Abstract

Many studies have achieved excellent performance in analyzing graph-structured data. However, learning graph-level representations for graph classification is still a challenging task. Existing graph classification methods usually pay less attention to the fusion of node features and ignore the effects of different-hop neighborhoods on nodes in the graph convolution process. Moreover, they discard some nodes directly during the graph pooling process, resulting in the loss of graph information. To tackle these issues, we propose a new Graph Multi-Convolution and Attention Pooling based graph classification method (GMCAP). Specifically, the designed Graph Multi-Convolution (GMConv) layer explicitly fuses node features learned from different perspectives. The proposed weight-based aggregation module combines the outputs of all GMConv layers, for adaptively exploiting the information over different-hop neighborhoods to generate informative node representations.
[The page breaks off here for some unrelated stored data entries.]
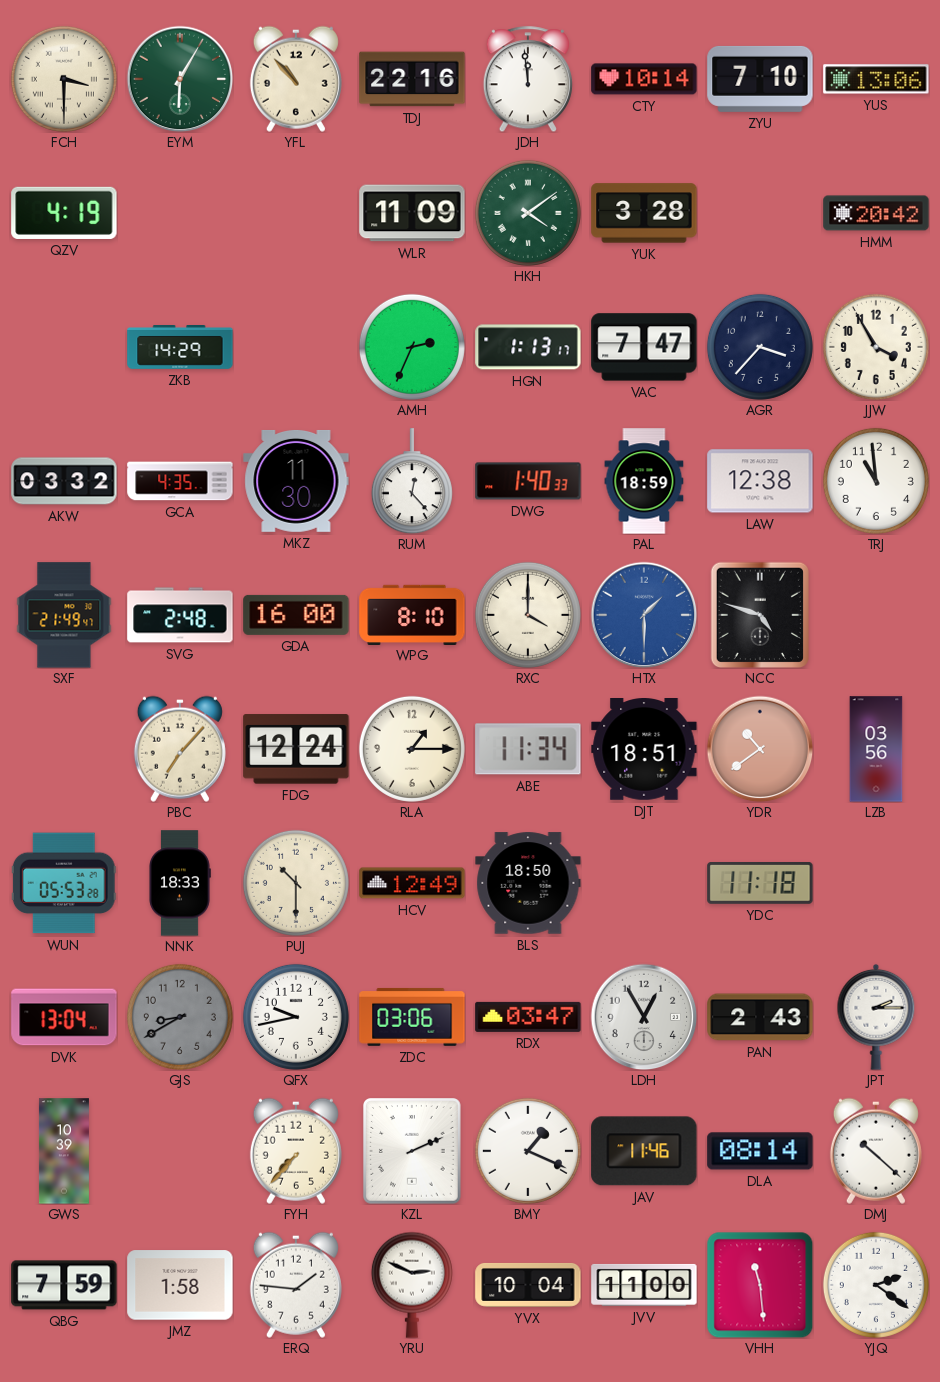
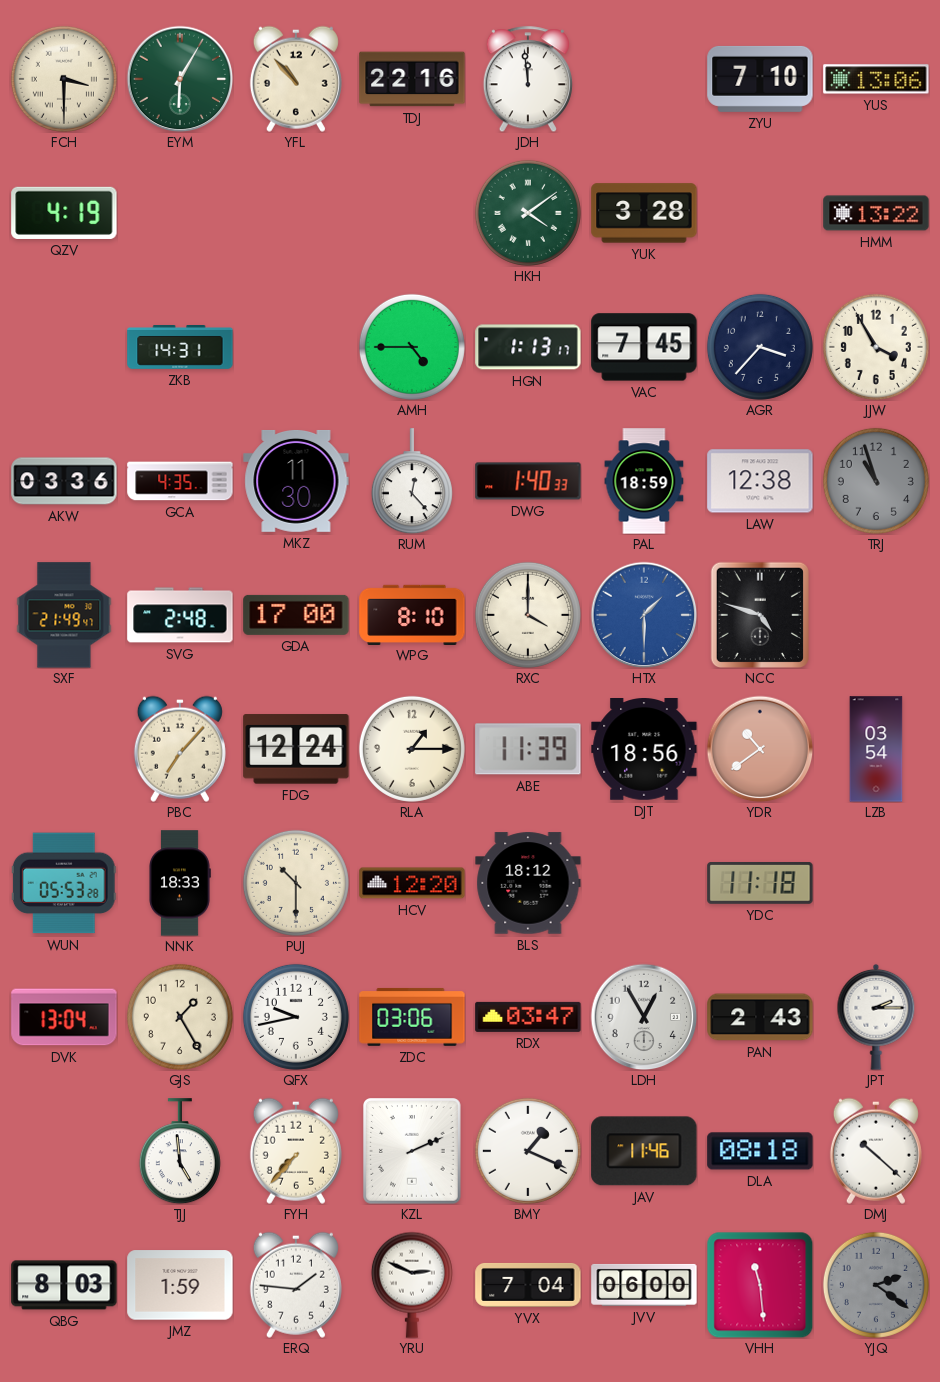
CTY: 10:14 -> none
WLR: 11:09 -> none
HMM: 20:42 -> 13:22
ZKB: 14:29 -> 14:31
AMH: 2:34 -> 4:45
VAC: 7:47 -> 7:45
AKW: 03:32 -> 03:36
TRJ: 10:59 -> 10:57
TRJ dial: white -> grey
GDA: 16:00 -> 17:00
ABE: 11:34 -> 11:39
DJT: 18:51 -> 18:56
LZB: 03:56 -> 03:54
HCV: 12:49 -> 12:20
BLS: 18:50 -> 18:12
GJS: 8:40 -> 1:25
GJS dial: grey -> cream
GWS: 10:39 -> none
TJJ: none -> 4:59
DLA: 08:14 -> 08:18
QBG: 7:59 -> 8:03
JMZ: 1:58 -> 1:59
YVX: 10:04 -> 7:04
JVV: 11:00 -> 06:00
YJQ dial: white -> grey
Furthermore, the designed Local information and Global Attention based Pooling (LGAPool) utilizes the local information of a graph to select several important nodes and aggregates the information of unselected nodes to the selected ones by a global attention mechanism when reconstructing a pooled graph, thus effectively reducing the loss of graph information. Extensive experiments show that GMCAP outperforms the state-of-the-art methods on graph classification tasks, demonstrating that GMCAP can learn graph-level representations effectively.